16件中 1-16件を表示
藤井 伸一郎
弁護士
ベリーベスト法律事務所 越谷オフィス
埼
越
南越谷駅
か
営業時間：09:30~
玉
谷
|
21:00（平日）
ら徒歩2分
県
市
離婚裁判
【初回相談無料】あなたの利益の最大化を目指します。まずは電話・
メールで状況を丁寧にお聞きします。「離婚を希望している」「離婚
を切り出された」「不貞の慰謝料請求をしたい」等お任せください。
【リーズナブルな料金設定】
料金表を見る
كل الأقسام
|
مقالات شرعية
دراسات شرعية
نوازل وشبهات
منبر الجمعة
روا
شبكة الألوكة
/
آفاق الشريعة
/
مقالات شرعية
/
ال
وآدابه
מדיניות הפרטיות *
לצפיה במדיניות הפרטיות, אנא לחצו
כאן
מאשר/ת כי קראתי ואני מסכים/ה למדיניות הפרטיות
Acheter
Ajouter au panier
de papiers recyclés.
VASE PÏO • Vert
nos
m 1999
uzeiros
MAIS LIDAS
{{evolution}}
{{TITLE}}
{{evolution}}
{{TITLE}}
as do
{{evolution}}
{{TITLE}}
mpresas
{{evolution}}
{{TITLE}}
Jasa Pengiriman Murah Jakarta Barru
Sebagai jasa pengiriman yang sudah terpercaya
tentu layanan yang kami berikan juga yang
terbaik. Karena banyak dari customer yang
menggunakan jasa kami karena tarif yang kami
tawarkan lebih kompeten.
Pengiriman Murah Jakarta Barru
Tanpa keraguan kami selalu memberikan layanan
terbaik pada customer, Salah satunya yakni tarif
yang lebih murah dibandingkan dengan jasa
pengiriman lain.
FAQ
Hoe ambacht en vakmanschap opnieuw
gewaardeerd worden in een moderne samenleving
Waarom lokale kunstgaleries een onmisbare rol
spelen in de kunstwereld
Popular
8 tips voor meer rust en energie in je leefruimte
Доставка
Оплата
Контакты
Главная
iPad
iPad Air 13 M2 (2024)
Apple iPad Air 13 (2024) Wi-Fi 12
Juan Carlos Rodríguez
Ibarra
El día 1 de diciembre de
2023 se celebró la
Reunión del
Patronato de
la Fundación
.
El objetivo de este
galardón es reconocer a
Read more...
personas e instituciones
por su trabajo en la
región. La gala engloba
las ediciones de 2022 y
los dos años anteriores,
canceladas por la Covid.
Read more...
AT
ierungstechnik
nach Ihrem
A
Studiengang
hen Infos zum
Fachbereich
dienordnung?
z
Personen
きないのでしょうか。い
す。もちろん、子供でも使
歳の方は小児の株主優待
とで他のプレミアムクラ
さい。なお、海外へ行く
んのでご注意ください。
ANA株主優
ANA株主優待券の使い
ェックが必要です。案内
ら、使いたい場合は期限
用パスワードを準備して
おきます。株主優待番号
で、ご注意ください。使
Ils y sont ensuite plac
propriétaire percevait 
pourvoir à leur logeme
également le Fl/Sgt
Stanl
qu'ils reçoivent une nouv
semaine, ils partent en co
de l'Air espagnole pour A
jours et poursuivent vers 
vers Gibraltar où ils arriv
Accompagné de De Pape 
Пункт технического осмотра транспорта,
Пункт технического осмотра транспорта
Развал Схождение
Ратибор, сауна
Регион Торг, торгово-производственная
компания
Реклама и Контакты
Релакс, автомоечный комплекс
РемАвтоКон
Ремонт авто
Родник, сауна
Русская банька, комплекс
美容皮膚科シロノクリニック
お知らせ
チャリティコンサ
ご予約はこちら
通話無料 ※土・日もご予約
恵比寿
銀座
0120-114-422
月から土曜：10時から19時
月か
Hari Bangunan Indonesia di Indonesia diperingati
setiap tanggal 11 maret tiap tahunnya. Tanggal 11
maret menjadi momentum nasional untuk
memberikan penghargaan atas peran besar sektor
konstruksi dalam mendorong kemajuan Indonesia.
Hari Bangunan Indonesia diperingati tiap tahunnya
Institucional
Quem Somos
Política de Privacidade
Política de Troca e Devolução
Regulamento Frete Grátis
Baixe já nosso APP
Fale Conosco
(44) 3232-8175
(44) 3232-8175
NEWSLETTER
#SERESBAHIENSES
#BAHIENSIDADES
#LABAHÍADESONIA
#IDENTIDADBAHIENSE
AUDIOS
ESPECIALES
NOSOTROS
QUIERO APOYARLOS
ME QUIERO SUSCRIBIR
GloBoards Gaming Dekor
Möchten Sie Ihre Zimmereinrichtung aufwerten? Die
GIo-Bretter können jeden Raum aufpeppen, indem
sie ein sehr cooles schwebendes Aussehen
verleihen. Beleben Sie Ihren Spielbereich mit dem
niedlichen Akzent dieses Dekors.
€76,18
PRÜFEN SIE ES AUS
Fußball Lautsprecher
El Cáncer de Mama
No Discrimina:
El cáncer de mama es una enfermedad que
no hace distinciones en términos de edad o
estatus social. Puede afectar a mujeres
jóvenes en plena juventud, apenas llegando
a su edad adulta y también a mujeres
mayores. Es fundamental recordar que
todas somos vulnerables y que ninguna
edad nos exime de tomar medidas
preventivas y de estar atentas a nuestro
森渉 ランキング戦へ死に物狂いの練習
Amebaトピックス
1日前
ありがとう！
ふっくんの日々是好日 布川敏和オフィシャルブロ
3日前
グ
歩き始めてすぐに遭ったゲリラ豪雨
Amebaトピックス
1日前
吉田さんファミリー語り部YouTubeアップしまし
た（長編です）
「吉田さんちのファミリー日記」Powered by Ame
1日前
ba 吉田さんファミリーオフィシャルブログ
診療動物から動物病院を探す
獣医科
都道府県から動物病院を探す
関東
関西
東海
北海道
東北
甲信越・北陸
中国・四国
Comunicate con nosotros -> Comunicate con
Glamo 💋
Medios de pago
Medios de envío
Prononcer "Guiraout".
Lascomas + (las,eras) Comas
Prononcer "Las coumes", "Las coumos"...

::::::::

WHAT YOU NEED TO DO — Give back every entry exactly.

YOUR RESPONSE —
16件中 1-16件を表示
藤井 伸一郎
弁護士
ベリーベスト法律事務所 越谷オフィス
埼
越
南越谷駅
か
営業時間：09:30~
玉
谷
|
21:00（平日）
ら徒歩2分
県
市
離婚裁判
【初回相談無料】あなたの利益の最大化を目指します。まずは電話・
メールで状況を丁寧にお聞きします。「離婚を希望している」「離婚
を切り出された」「不貞の慰謝料請求をしたい」等お任せください。
【リーズナブルな料金設定】
料金表を見る
كل الأقسام
|
مقالات شرعية
دراسات شرعية
نوازل وشبهات
منبر الجمعة
روا
شبكة الألوكة
/
آفاق الشريعة
/
مقالات شرعية
/
ال
وآدابه
מדיניות הפרטיות *
לצפיה במדיניות הפרטיות, אנא לחצו
כאן
מאשר/ת כי קראתי ואני מסכים/ה למדיניות הפרטיות
Acheter
Ajouter au panier
de papiers recyclés.
VASE PÏO • Vert
nos
m 1999
uzeiros
MAIS LIDAS
{{evolution}}
{{TITLE}}
{{evolution}}
{{TITLE}}
as do
{{evolution}}
{{TITLE}}
mpresas
{{evolution}}
{{TITLE}}
Jasa Pengiriman Murah Jakarta Barru
Sebagai jasa pengiriman yang sudah terpercaya
tentu layanan yang kami berikan juga yang
terbaik. Karena banyak dari customer yang
menggunakan jasa kami karena tarif yang kami
tawarkan lebih kompeten.
Pengiriman Murah Jakarta Barru
Tanpa keraguan kami selalu memberikan layanan
terbaik pada customer, Salah satunya yakni tarif
yang lebih murah dibandingkan dengan jasa
pengiriman lain.
FAQ
Hoe ambacht en vakmanschap opnieuw
gewaardeerd worden in een moderne samenleving
Waarom lokale kunstgaleries een onmisbare rol
spelen in de kunstwereld
Popular
8 tips voor meer rust en energie in je leefruimte
Доставка
Оплата
Контакты
Главная
iPad
iPad Air 13 M2 (2024)
Apple iPad Air 13 (2024) Wi-Fi 12
Juan Carlos Rodríguez
Ibarra
El día 1 de diciembre de
2023 se celebró la
Reunión del
Patronato de
la Fundación
.
El objetivo de este
galardón es reconocer a
Read more...
personas e instituciones
por su trabajo en la
región. La gala engloba
las ediciones de 2022 y
los dos años anteriores,
canceladas por la Covid.
Read more...
AT
ierungstechnik
nach Ihrem
A
Studiengang
hen Infos zum
Fachbereich
dienordnung?
z
Personen
きないのでしょうか。い
す。もちろん、子供でも使
歳の方は小児の株主優待
とで他のプレミアムクラ
さい。なお、海外へ行く
んのでご注意ください。
ANA株主優
ANA株主優待券の使い
ェックが必要です。案内
ら、使いたい場合は期限
用パスワードを準備して
おきます。株主優待番号
で、ご注意ください。使
Ils y sont ensuite plac
propriétaire percevait 
pourvoir à leur logeme
également le Fl/Sgt
Stanl
qu'ils reçoivent une nouv
semaine, ils partent en co
de l'Air espagnole pour A
jours et poursuivent vers 
vers Gibraltar où ils arriv
Accompagné de De Pape 
Пункт технического осмотра транспорта,
Пункт технического осмотра транспорта
Развал Схождение
Ратибор, сауна
Регион Торг, торгово-производственная
компания
Реклама и Контакты
Релакс, автомоечный комплекс
РемАвтоКон
Ремонт авто
Родник, сауна
Русская банька, комплекс
美容皮膚科シロノクリニック
お知らせ
チャリティコンサ
ご予約はこちら
通話無料 ※土・日もご予約
恵比寿
銀座
0120-114-422
月から土曜：10時から19時
月か
Hari Bangunan Indonesia di Indonesia diperingati
setiap tanggal 11 maret tiap tahunnya. Tanggal 11
maret menjadi momentum nasional untuk
memberikan penghargaan atas peran besar sektor
konstruksi dalam mendorong kemajuan Indonesia.
Hari Bangunan Indonesia diperingati tiap tahunnya
Institucional
Quem Somos
Política de Privacidade
Política de Troca e Devolução
Regulamento Frete Grátis
Baixe já nosso APP
Fale Conosco
(44) 3232-8175
(44) 3232-8175
NEWSLETTER
#SERESBAHIENSES
#BAHIENSIDADES
#LABAHÍADESONIA
#IDENTIDADBAHIENSE
AUDIOS
ESPECIALES
NOSOTROS
QUIERO APOYARLOS
ME QUIERO SUSCRIBIR
GloBoards Gaming Dekor
Möchten Sie Ihre Zimmereinrichtung aufwerten? Die
GIo-Bretter können jeden Raum aufpeppen, indem
sie ein sehr cooles schwebendes Aussehen
verleihen. Beleben Sie Ihren Spielbereich mit dem
niedlichen Akzent dieses Dekors.
€76,18
PRÜFEN SIE ES AUS
Fußball Lautsprecher
El Cáncer de Mama
No Discrimina:
El cáncer de mama es una enfermedad que
no hace distinciones en términos de edad o
estatus social. Puede afectar a mujeres
jóvenes en plena juventud, apenas llegando
a su edad adulta y también a mujeres
mayores. Es fundamental recordar que
todas somos vulnerables y que ninguna
edad nos exime de tomar medidas
preventivas y de estar atentas a nuestro
森渉 ランキング戦へ死に物狂いの練習
Amebaトピックス
1日前
ありがとう！
ふっくんの日々是好日 布川敏和オフィシャルブロ
3日前
グ
歩き始めてすぐに遭ったゲリラ豪雨
Amebaトピックス
1日前
吉田さんファミリー語り部YouTubeアップしまし
た（長編です）
「吉田さんちのファミリー日記」Powered by Ame
1日前
ba 吉田さんファミリーオフィシャルブログ
診療動物から動物病院を探す
獣医科
都道府県から動物病院を探す
関東
関西
東海
北海道
東北
甲信越・北陸
中国・四国
Comunicate con nosotros -> Comunicate con
Glamo 💋
Medios de pago
Medios de envío
Prononcer "Guiraout".
Lascomas + (las,eras) Comas
Prononcer "Las coumes", "Las coumos"...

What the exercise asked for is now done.